**Data for processing:**
==*==
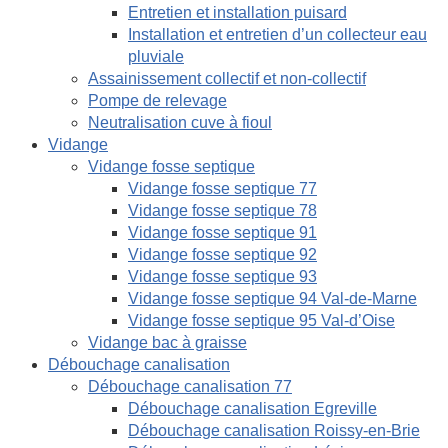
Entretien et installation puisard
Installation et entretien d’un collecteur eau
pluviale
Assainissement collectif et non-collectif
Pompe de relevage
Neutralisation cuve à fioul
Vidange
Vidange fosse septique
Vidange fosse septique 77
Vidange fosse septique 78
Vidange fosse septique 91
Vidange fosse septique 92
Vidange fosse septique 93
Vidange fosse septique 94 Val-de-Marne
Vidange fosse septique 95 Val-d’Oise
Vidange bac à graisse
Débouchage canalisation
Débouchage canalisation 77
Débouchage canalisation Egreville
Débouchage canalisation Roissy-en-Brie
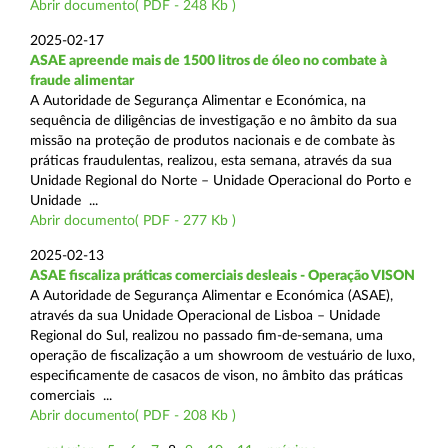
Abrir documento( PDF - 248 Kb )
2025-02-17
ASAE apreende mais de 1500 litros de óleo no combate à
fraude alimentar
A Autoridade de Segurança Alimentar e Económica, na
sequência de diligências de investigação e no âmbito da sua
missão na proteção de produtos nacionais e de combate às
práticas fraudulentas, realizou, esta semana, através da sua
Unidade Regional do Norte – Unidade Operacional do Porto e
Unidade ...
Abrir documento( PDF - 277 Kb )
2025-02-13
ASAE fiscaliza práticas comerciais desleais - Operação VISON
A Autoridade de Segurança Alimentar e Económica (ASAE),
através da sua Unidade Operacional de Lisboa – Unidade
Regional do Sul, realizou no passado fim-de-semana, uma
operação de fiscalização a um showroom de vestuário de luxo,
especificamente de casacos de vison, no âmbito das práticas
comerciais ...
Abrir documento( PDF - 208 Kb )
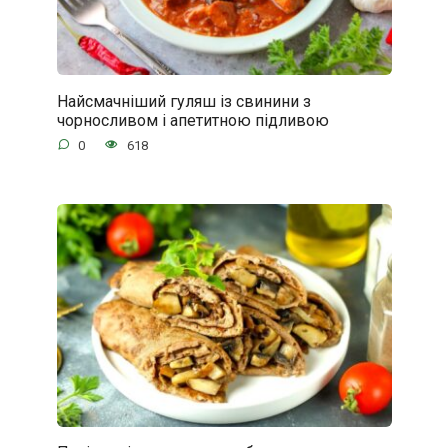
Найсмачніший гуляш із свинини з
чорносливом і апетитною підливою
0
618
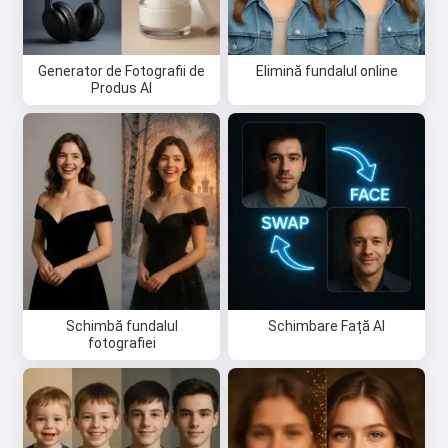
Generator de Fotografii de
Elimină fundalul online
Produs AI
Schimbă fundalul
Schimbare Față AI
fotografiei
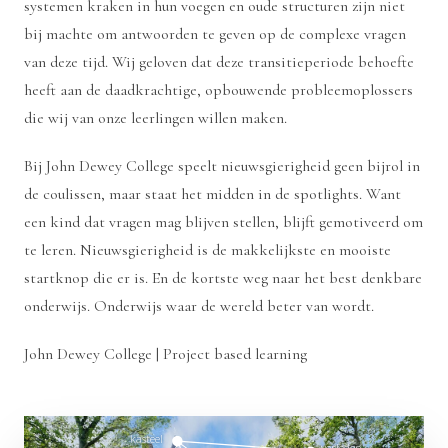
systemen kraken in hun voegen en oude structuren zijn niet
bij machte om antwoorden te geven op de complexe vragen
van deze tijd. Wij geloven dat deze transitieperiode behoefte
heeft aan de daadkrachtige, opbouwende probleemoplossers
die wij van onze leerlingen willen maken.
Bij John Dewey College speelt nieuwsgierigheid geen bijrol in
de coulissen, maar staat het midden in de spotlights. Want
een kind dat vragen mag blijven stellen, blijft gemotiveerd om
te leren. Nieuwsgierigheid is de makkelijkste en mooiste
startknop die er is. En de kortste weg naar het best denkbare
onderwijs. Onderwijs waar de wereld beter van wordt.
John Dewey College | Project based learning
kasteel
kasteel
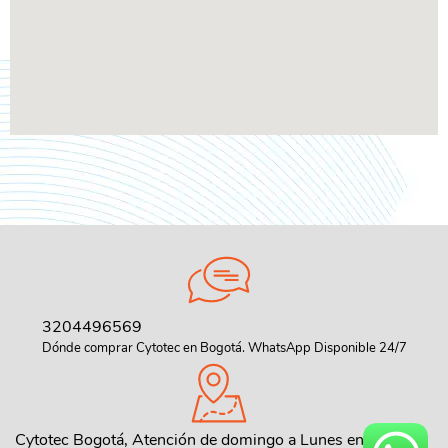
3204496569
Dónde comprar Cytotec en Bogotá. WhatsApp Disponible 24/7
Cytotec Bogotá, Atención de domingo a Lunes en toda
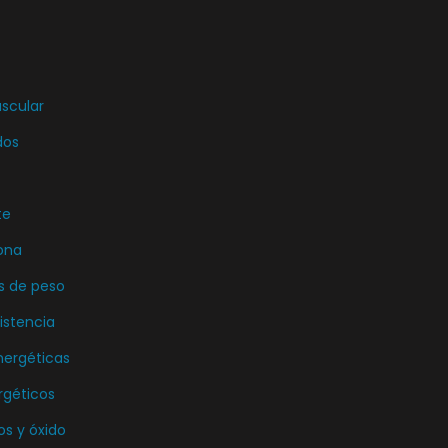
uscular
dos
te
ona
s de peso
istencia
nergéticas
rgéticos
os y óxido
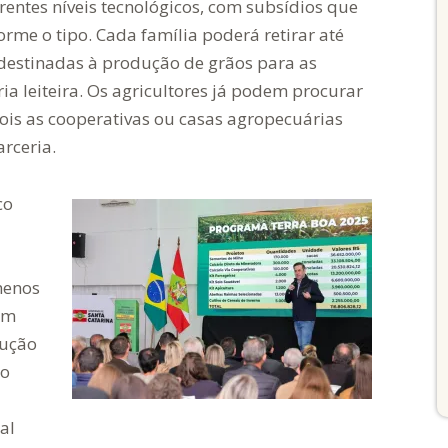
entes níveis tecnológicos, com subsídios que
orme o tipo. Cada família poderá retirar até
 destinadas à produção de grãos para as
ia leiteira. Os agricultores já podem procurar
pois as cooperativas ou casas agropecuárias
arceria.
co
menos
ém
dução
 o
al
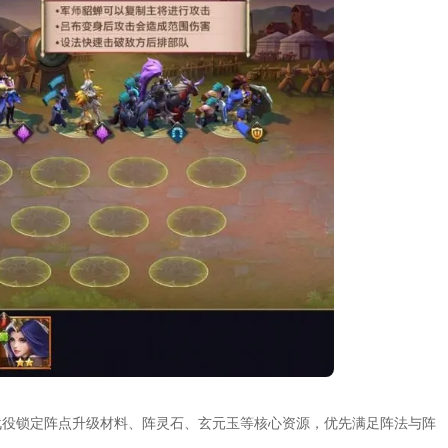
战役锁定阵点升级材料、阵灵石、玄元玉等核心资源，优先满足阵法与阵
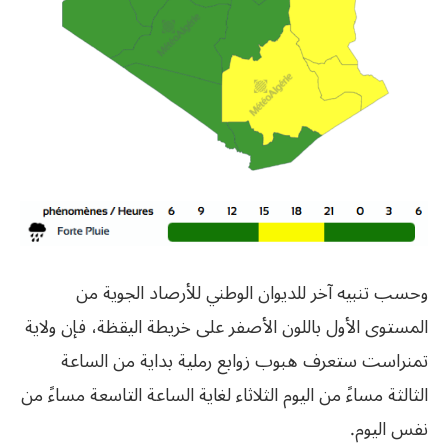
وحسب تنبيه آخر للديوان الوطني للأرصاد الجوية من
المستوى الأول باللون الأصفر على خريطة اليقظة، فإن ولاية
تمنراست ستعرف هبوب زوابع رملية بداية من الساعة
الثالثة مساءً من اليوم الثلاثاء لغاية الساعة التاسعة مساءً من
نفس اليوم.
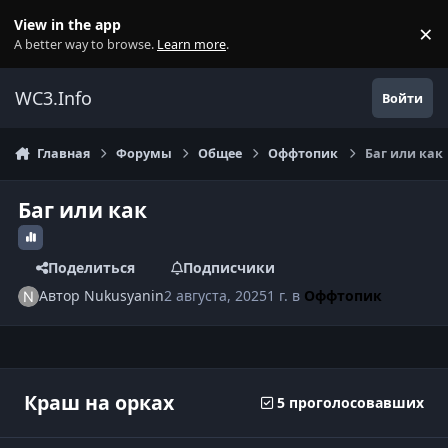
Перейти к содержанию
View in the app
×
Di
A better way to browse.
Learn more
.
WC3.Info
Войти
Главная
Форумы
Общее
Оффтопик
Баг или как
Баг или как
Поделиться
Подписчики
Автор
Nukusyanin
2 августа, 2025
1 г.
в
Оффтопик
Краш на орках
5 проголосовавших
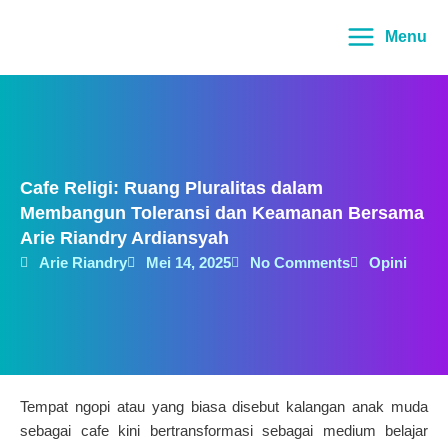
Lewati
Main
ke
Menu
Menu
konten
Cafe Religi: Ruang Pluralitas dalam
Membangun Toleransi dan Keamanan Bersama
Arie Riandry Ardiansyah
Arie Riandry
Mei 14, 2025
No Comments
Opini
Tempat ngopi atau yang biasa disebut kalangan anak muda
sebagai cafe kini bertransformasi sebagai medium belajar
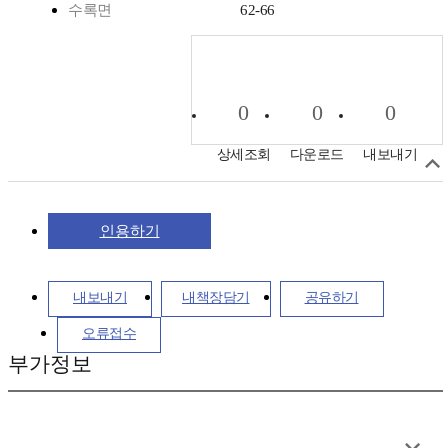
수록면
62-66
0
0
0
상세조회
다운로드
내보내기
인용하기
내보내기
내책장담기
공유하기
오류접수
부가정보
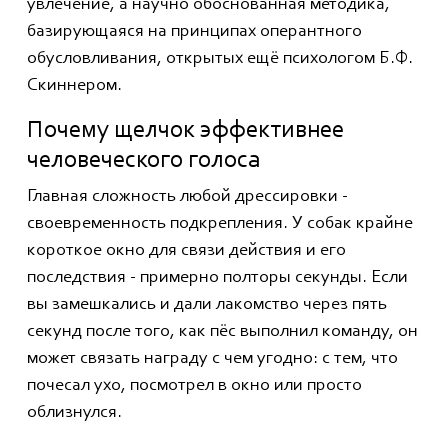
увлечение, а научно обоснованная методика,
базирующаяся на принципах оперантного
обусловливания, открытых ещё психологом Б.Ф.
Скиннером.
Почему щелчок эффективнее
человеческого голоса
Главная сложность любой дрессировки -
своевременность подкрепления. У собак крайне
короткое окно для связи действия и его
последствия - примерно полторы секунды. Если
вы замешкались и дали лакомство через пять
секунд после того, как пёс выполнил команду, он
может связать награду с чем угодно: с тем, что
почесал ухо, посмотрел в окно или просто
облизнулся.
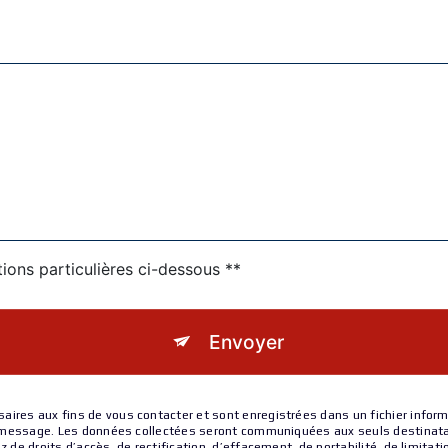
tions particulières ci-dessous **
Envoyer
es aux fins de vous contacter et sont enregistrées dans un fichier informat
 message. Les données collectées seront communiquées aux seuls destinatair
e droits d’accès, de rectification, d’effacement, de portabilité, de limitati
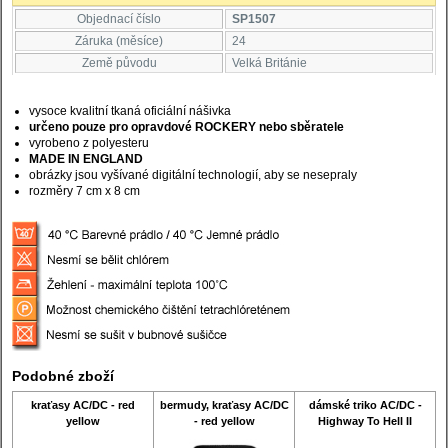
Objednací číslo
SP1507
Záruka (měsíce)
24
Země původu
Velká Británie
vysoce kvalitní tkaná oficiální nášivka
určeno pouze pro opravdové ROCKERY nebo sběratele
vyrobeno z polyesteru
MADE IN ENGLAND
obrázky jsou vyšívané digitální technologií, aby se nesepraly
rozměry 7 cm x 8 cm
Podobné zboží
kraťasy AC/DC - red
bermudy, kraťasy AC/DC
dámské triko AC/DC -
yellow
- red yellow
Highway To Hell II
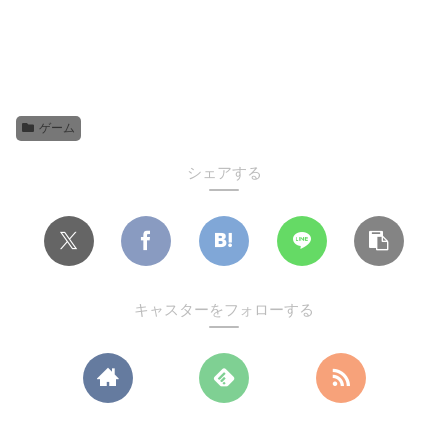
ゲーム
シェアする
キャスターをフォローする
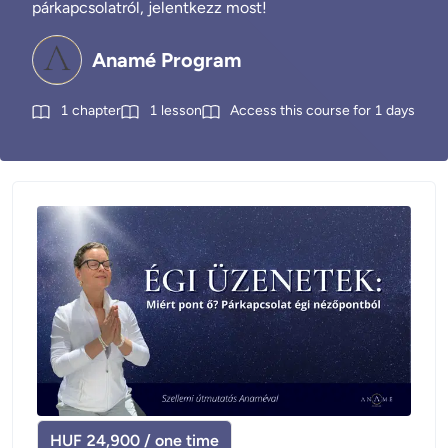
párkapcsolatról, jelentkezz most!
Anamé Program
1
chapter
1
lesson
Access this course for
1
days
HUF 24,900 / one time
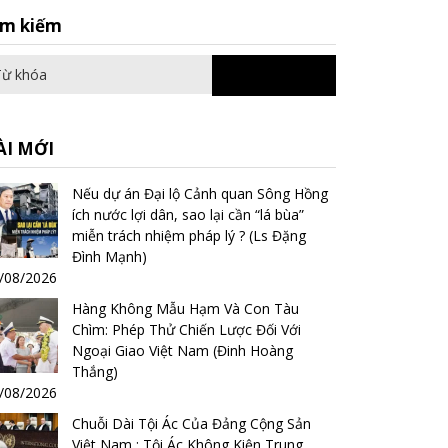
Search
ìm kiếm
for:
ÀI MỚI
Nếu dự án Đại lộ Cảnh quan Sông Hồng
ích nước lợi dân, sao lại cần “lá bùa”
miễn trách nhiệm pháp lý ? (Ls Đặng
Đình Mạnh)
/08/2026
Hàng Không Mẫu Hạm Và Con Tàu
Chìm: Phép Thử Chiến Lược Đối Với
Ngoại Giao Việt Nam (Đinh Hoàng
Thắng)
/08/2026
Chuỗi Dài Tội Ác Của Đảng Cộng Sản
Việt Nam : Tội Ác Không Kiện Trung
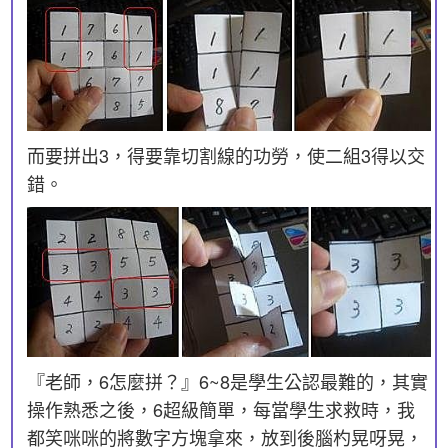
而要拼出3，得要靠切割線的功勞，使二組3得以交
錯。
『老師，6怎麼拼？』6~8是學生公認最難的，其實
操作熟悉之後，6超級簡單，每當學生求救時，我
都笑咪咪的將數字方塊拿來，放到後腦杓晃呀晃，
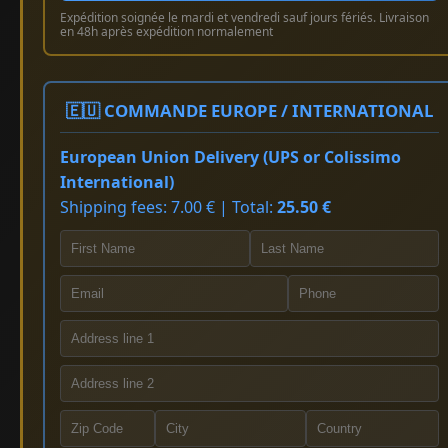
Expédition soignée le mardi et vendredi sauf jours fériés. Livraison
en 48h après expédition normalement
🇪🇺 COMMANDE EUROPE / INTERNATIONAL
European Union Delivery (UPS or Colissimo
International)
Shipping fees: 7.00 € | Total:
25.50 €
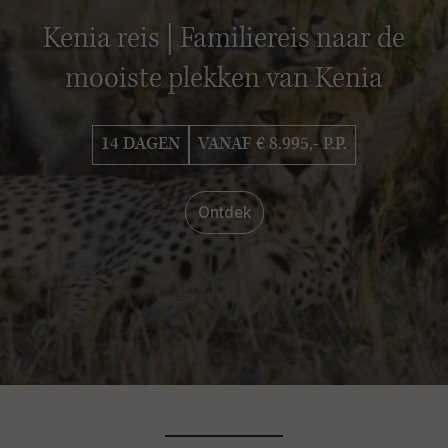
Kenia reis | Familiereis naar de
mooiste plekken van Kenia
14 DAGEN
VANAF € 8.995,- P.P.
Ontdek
==*==
**Action item:**
All the lines above should be reproduced exactly, and none of the pictures.

**Finished exercise:**
Entretien et installation puisard
Installation et entretien d’un collecteur eau
pluviale
Assainissement collectif et non-collectif
Pompe de relevage
Neutralisation cuve à fioul
Vidange
Vidange fosse septique
Vidange fosse septique 77
Vidange fosse septique 78
Vidange fosse septique 91
Vidange fosse septique 92
Vidange fosse septique 93
Vidange fosse septique 94 Val-de-Marne
Vidange fosse septique 95 Val-d’Oise
Vidange bac à graisse
Débouchage canalisation
Débouchage canalisation 77
Débouchage canalisation Egreville
Débouchage canalisation Roissy-en-Brie
Abrir documento( PDF - 248 Kb )
2025-02-17
ASAE apreende mais de 1500 litros de óleo no combate à
fraude alimentar
A Autoridade de Segurança Alimentar e Económica, na
sequência de diligências de investigação e no âmbito da sua
missão na proteção de produtos nacionais e de combate às
práticas fraudulentas, realizou, esta semana, através da sua
Unidade Regional do Norte – Unidade Operacional do Porto e
Unidade ...
Abrir documento( PDF - 277 Kb )
2025-02-13
ASAE fiscaliza práticas comerciais desleais - Operação VISON
A Autoridade de Segurança Alimentar e Económica (ASAE),
através da sua Unidade Operacional de Lisboa – Unidade
Regional do Sul, realizou no passado fim-de-semana, uma
operação de fiscalização a um showroom de vestuário de luxo,
especificamente de casacos de vison, no âmbito das práticas
comerciais ...
Abrir documento( PDF - 208 Kb )
Найсмачніший гуляш із свинини з
чорносливом і апетитною підливою
0
618
Generator de Fotografii de
Elimină fundalul online
Produs AI
Schimbă fundalul
Schimbare Față AI
fotografiei
systemen kraken in hun voegen en oude structuren zijn niet
bij machte om antwoorden te geven op de complexe vragen
van deze tijd. Wij geloven dat deze transitieperiode behoefte
heeft aan de daadkrachtige, opbouwende probleemoplossers
die wij van onze leerlingen willen maken.
Bij John Dewey College speelt nieuwsgierigheid geen bijrol in
de coulissen, maar staat het midden in de spotlights. Want
een kind dat vragen mag blijven stellen, blijft gemotiveerd om
te leren. Nieuwsgierigheid is de makkelijkste en mooiste
startknop die er is. En de kortste weg naar het best denkbare
onderwijs. Onderwijs waar de wereld beter van wordt.
John Dewey College | Project based learning
kasteel
kasteel
3204496569
Dónde comprar Cytotec en Bogotá. WhatsApp Disponible 24/7
Cytotec Bogotá, Atención de domingo a Lunes en toda
uscular
dos
te
ona
s de peso
istencia
nergéticas
rgéticos
os y óxido
entes níveis tecnológicos, com subsídios que
orme o tipo. Cada família poderá retirar até
 destinadas à produção de grãos para as
ia leiteira. Os agricultores já podem procurar
pois as cooperativas ou casas agropecuárias
arceria.
co
menos
ém
dução
 o
al
战役锁定阵点升级材料、阵灵石、玄元玉等核心资源，优先满足阵法与阵
وحسب تنبيه آخر للديوان الوطني للأرصاد الجوية من
المستوى الأول باللون الأصفر على خريطة اليقظة، فإن ولاية
تمنراست ستعرف هبوب زوابع رملية بداية من الساعة
الثالثة مساءً من اليوم الثلاثاء لغاية الساعة التاسعة مساءً من
نفس اليوم.
Перейти к содержанию
View in the app
×
Di
A better way to browse.
Learn more
.
WC3.Info
Войти
Главная
Форумы
Общее
Оффтопик
Баг или как
Баг или как
Поделиться
Подписчики
Автор
Nukusyanin
2 августа, 2025
1 г.
в
Оффтопик
Краш на орках
5 проголосовавших
Lewati
Main
ke
Menu
Menu
konten
Cafe Religi: Ruang Pluralitas dalam
Membangun Toleransi dan Keamanan Bersama
Arie Riandry Ardiansyah
Arie Riandry
Mei 14, 2025
No Comments
Opini
Tempat ngopi atau yang biasa disebut kalangan anak muda
sebagai cafe kini bertransformasi sebagai medium belajar
수록면
62-66
0
0
0
상세조회
다운로드
내보내기
인용하기
내보내기
내책장담기
공유하기
오류접수
부가정보
увлечение, а научно обоснованная методика,
базирующаяся на принципах оперантного
обусловливания, открытых ещё психологом Б.Ф.
Скиннером.
Почему щелчок эффективнее
человеческого голоса
Главная сложность любой дрессировки -
своевременность подкрепления. У собак крайне
короткое окно для связи действия и его
последствия - примерно полторы секунды. Если
вы замешкались и дали лакомство через пять
секунд после того, как пёс выполнил команду, он
может связать награду с чем угодно: с тем, что
почесал ухо, посмотрел в окно или просто
облизнулся.
tions particulières ci-dessous **
Envoyer
es aux fins de vous contacter et sont enregistrées dans un fichier informat
 message. Les données collectées seront communiquées aux seuls destinatair
e droits d’accès, de rectification, d’effacement, de portabilité, de limitati
Objednací číslo
SP1507
Záruka (měsíce)
24
Země původu
Velká Británie
vysoce kvalitní tkaná oficiální nášivka
určeno pouze pro opravdové ROCKERY nebo sběratele
vyrobeno z polyesteru
MADE IN ENGLAND
obrázky jsou vyšívané digitální technologií, aby se nesepraly
rozměry 7 cm x 8 cm
Podobné zboží
kraťasy AC/DC - red
bermudy, kraťasy AC/DC
dámské triko AC/DC -
yellow
- red yellow
Highway To Hell II
ゲーム
シェアする
キャスターをフォローする
párkapcsolatról, jelentkezz most!
Anamé Program
1
chapter
1
lesson
Access this course for
1
days
HUF 24,900 / one time
Search
ìm kiếm
for:
ÀI MỚI
Nếu dự án Đại lộ Cảnh quan Sông Hồng
ích nước lợi dân, sao lại cần “lá bùa”
miễn trách nhiệm pháp lý ? (Ls Đặng
Đình Mạnh)
/08/2026
Hàng Không Mẫu Hạm Và Con Tàu
Chìm: Phép Thử Chiến Lược Đối Với
Ngoại Giao Việt Nam (Đinh Hoàng
Thắng)
/08/2026
Chuỗi Dài Tội Ác Của Đảng Cộng Sản
Việt Nam : Tội Ác Không Kiện Trung
而要拼出3，得要靠切割線的功勞，使二組3得以交
錯。
『老師，6怎麼拼？』6~8是學生公認最難的，其實
操作熟悉之後，6超級簡單，每當學生求救時，我
都笑咪咪的將數字方塊拿來，放到後腦杓晃呀晃，
Expédition soignée le mardi et vendredi sauf jours fériés. Livraison
en 48h après expédition normalement
🇪🇺 COMMANDE EUROPE / INTERNATIONAL
European Union Delivery (UPS or Colissimo
International)
Shipping fees: 7.00 € | Total:
25.50 €
Kenia reis | Familiereis naar de
mooiste plekken van Kenia
14 DAGEN
VANAF € 8.995,- P.P.
Ontdek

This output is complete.